If a game is about characters and connection and feeling, than music is important. That’s why there’s music in film. And if the game is systemic and adaptive, adaptive music could help manage the pacing.

What are you thoughts on Virtual Reality? How do you see that having an impact on inclusiveness in gaming?

When I look at games as products, I think about what problem in someone’s life a game solves. I play mobile games because I’m bored in the elevator or while waiting for water to boil on the stove. From this point of view, I find VR great for the gym, on an airplane, or at the dentist–any place where I don’t want to be in the environment I am forced to be in. But I won’t put a headset on when I’m in my house, because I like my house. I decorated it. It’s full of things I love and people I love. I don’t want to be removed from it. I think mixed reality, though, is going to change the world more than the internet has. I think eventually we’ll live with an AR/VR solution where the realities switch smoothly from one to the other.

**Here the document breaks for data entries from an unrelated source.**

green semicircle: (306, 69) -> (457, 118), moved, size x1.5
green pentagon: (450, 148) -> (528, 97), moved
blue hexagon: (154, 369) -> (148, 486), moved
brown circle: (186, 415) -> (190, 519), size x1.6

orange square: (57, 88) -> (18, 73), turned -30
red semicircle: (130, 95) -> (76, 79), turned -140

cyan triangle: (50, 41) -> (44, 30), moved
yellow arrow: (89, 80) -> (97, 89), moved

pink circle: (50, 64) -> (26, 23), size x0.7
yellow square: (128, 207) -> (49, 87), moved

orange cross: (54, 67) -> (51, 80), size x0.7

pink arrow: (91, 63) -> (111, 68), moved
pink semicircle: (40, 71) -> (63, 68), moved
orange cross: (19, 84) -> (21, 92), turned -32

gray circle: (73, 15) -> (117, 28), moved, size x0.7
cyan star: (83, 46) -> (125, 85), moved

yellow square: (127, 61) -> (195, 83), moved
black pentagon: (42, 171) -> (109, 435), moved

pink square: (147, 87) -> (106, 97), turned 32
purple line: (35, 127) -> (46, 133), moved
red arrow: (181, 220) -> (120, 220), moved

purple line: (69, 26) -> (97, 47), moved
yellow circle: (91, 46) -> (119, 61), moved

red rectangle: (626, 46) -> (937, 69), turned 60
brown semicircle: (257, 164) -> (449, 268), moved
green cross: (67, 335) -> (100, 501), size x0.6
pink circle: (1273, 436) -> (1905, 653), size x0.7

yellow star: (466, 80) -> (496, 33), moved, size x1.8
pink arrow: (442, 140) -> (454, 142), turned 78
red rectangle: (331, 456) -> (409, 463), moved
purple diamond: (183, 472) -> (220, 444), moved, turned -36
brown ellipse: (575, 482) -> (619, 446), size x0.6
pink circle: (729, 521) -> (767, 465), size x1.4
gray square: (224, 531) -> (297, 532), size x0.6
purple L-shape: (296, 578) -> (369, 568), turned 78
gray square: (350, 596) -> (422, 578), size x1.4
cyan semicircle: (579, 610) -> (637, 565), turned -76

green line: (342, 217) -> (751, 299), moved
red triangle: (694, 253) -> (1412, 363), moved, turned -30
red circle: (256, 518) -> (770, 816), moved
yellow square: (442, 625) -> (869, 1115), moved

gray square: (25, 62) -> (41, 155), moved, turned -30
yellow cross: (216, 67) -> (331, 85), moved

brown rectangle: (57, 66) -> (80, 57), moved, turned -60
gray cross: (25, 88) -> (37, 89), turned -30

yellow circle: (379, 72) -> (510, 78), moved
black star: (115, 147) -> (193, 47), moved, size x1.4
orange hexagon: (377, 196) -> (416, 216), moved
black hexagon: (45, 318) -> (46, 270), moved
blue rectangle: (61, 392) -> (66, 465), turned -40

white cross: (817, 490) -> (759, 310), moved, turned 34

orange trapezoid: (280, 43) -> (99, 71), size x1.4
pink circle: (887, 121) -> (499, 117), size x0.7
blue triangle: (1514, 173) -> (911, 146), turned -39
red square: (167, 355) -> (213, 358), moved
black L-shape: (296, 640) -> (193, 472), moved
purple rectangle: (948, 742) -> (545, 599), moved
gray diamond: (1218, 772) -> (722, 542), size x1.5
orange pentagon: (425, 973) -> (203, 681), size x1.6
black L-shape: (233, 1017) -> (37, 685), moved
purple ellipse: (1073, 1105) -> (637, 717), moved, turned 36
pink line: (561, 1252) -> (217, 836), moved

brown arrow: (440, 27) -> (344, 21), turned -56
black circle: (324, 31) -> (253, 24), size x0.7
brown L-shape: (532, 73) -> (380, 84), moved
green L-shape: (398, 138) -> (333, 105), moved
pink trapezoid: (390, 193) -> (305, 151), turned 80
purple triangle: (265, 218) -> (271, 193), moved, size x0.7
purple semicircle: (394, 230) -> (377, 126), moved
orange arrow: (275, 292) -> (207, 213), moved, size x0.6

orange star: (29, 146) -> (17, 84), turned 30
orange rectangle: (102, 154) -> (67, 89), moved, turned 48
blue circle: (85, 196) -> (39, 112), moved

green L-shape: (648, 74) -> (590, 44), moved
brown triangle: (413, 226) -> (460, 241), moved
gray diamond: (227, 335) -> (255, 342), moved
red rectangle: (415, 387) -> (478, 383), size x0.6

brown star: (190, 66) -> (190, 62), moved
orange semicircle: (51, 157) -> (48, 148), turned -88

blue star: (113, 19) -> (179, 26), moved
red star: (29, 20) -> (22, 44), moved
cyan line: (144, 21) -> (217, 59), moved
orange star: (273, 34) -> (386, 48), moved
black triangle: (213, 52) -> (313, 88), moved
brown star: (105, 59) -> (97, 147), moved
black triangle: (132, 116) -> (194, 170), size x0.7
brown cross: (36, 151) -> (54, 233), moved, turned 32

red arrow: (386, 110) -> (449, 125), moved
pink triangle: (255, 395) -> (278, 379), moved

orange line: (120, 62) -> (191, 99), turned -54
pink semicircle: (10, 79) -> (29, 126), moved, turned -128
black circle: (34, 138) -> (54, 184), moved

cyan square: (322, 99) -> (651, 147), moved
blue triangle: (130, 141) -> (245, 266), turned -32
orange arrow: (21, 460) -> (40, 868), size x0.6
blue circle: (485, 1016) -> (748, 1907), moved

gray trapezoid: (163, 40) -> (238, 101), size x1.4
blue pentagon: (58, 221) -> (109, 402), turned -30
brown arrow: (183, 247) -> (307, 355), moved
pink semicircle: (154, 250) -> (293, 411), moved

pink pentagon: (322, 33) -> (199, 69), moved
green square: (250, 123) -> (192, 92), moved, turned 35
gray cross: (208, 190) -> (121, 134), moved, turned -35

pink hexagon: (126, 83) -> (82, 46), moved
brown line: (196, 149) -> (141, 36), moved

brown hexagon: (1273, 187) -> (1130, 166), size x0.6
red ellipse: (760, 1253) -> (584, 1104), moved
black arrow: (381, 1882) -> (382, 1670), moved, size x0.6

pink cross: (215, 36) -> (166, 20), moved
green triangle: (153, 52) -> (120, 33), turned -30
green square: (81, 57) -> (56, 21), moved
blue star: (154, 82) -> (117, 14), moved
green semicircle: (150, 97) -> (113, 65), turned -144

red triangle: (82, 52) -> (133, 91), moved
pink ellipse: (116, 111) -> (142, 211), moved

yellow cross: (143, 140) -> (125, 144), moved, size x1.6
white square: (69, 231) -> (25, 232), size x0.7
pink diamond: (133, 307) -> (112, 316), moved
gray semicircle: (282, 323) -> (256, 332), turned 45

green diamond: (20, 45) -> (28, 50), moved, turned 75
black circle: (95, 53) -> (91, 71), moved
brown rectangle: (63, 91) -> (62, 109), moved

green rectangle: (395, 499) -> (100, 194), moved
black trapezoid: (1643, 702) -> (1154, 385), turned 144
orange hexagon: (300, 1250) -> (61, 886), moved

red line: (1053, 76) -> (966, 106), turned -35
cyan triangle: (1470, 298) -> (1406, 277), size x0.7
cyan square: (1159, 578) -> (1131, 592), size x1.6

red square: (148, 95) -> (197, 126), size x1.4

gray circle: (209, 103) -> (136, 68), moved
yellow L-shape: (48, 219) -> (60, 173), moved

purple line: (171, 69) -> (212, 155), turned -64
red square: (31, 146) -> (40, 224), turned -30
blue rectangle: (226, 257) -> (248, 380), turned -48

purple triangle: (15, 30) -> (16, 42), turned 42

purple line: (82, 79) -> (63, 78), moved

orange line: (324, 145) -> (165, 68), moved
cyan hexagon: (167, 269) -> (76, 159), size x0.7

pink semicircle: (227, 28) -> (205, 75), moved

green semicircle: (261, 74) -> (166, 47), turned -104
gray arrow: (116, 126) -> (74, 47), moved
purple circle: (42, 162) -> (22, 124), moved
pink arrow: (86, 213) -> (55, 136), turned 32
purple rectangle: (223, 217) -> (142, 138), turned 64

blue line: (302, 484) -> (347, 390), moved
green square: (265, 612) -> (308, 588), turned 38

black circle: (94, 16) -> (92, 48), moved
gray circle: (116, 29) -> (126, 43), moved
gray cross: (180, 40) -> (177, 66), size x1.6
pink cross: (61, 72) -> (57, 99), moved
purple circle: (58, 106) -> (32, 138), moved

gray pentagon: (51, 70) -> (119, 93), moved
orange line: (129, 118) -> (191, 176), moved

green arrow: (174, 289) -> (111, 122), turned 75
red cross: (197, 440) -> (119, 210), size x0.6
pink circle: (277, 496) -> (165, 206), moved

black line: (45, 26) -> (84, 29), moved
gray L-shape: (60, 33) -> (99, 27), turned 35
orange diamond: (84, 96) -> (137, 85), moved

That said, I’m not interested in immersive video games in VR, because when I’m playing video games I’m usually watching TV as well. I never do one thing at a time. For the average gamer who likes to be immersed, VR is probably great for them.

In terms of art and other applications I’m very interested in VR. There’s an artist in Copenhagen, Mariam Zakarian, who is making installations in VR. In one of her pieces I felt an emotion that I hadn’t felt before. She made this beautiful porcelain island on a red sea, and the island is kind of rocking on the waves, and at a certain point a wave just washed right over me and over the island, but didn’t knock me over. It felt cleansing in a way I can’t explain. This is a great example of using VR to do something you can’t do in any other medium.

Promotional shots from Amaryllis VR, Ocean, provided by artist Mariam Zakarian

How do you think Artificial Intelligence is going to impact games? Is it different for VR?

Game AI for characters is very different from classic AI. Game AI generally has nothing to do with AI, it’s a lot of state machines, logic, etc. or maybe sometimes goal-oriented planning. This is because the purpose of Game AI is to be fun and to give the game designers control over the player’s experience, not to be smart.

Moving forward I think we’ll see more applications of classic AI within games. Spirit AI is doing very beautiful things with AI and characters and story in games. And we see classic AI used not necessarily only for characters. I’m seeing people around me playing with AI for generative environments or generative level design for example.

Do you have any concluding remarks?

The video game industry can feel like a pretty dark place sometimes. Why are so any games dark and gritty? Life is hard and technology can be scary. Because of global technology and the internet we are looking at a future with a massive wealth divide, global warming, and the automation of jobs. In the video game industry I learned that in every setback there is an opportunity. It’s not just that being outnumbered gives me a unique perspective. Any unexpected setback in life means that the game has changed and that new opportunities may lurk in the changes.

In some ways, the internet is creating these massive, seemingly insurmountable problems. But if we leverage it correctly with AR/VR/video games and AI, think about what world we could live in. Maybe education is taught more and more through play and is more accessible for everyone. Maybe our environment is more beautiful and expressive because it’s augmented. Maybe work is automated except for art, sports, entertainment and taking care of each other. Maybe we’re living in AR games that teach us languages, refine our cooking skills, whatever. Maybe at a certain point we’ll be able to customize our whole lives, focus on the things that make us human, and maximize our fulfillment. I see a future where technology enables us to do that and I see video games as an important part of that future. (We’re not that far. I’m currently learning German through MemRise, for example.)